56.
NÚMEROS, ÊXTASES, LIXOS etc.
Coimbra, sábado, 16
de Maio de 2020
I
Números
oficiais do dia: 1203 mortos, 28810 infectados. A partir de segunda-feira próxima, 18, a palavra-de-ordem é desconfinamento.
Restaurantes, lojas, fábricas etc. Escolas. Oficinas. Normalidade da
anormalidade. Planeta saturado de autoantropofagia. Aproveitar isto fingindo
que isto não é rápido, nem à bruta. Fruir a orquestra. Devassar a floresta.
Levar a máscara artificial à máscara com que se nasce: espécie contemporânea da
persona greg’antiga.
II
Semana
que vem, sairei eu algumas horas deste meu algodoado cárcere? Sim, decerto.
Papéis breves por tratar a balcões vários: correios, banco, serviços
municipalizados. Tomar um café não-caseiro. Fumar à libertado por essas ruas.
Sítios sem televisor, por favor. Luz. Ar. Coimbra. Pombas & Pardais. Casa
do Sal. Bota Abaixo. Jardim da Manga. Botânico. Calhabé. Casa Branca. Cosmos.
III
Alcoolismo.
Negligência médica. Indigência económica. Escassez de raciocínio. Sentido à
esquerda obrigatório. Paragem só permitida a cargas & descargas. Batas
cor-de-mar-calmo. Reparação financeira. Indemnização por viuvez voluntária.

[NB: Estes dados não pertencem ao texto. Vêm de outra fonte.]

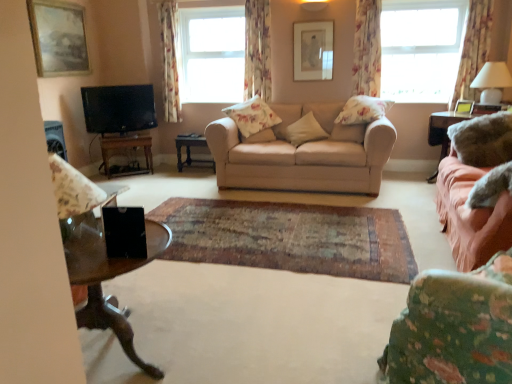 Identify the location of spots to the right of transparent glass coffee table at lower left. The width and height of the screenshot is (512, 384). (245, 332).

Prateleira de alimentícios. Frasco que foi de compota agora mealheiro de moedas
de um & dois euros. O macaco na morgue. Psicopata de férias em Tavira.
Comércio de artigos de iluminação. Sortido de bolachas frutadas.
Tónico-vinho-de-carne. Dentífricos mentolados. Vagas de calor mortífero
inquietando até os enterrados. Hidroterapia para abastados em licença termal.
Fonética islandesa de expiração condensada à nascença. Sordidez portuguesa.
Sordidez brasileira. Mas a colecção de vias-de-resgate. Mas os êxtases calmos,
crepusculares, viscerais. Crestomatias abarcando séculos com pessoas dentro
como jóias encastoando veludo. Naquela manhã universitária, a fruição dos
versos tão dizíveis do Prévert. Os institutos forrados a madeira perfumada de
primeiras-edições tão valiosas quão tranças de avó guardadas em papel-de-seda
no imo de caixas-camiseiras.
IV
Nem
de propósito: pelas quatro da tarde, telefonema do meu já há muitos anos bom
Amigo chamado João Pedro Vaz Domingues, filho terceiro & derradeiro dos
finados Lino & Ana Rosa, do Louriçal. Boa gente de meus antigos mundos
(& fundos). A conversação prepara reencontro nosso para sábado próximo, 23.
A ver se lá chegamos.
V
Nefando
rosto, o de certo homem que vejo em filme-documentário estrangeiro. O corpo é
de vivo – mas o olhar é de morto. Expressão cadaverosa, malevolente, de ingente
corrupção. Ei-lo que fala: palavras plúmbeas, pesadas do miligrama à tonelada.
Nem ele acha inverosímil a mentira de que é fragrante o seu olhar de defunto
respiratório. E o nome dele faz legião, além de sê-lo.
VI
Ruas
sujas por as que floresce o lixo radicado no factor-humano. É uma sujidade que
começa por ser imanente. Difícil, muito precário, chamar civilização a
tal global lixeira. Hordas infestam a defunta serenidade d’outrora. Menos são os
insectos do que os delinquentes. Mau filme. Vileza & vilipêndio. Maus-da-fita,
odres-ogres-podres. Cachuchos de ouro asfixiando dedões culminados de unhacas
estercóides. Banditismo de colarinho-branco. Recorrente reclamação dos substantivos
honra & respeito. Mafiosidade até ao genoma. Pergunta crucial:
como para-viver com a autoritária constância de tais lixos? Ele há resposta(s).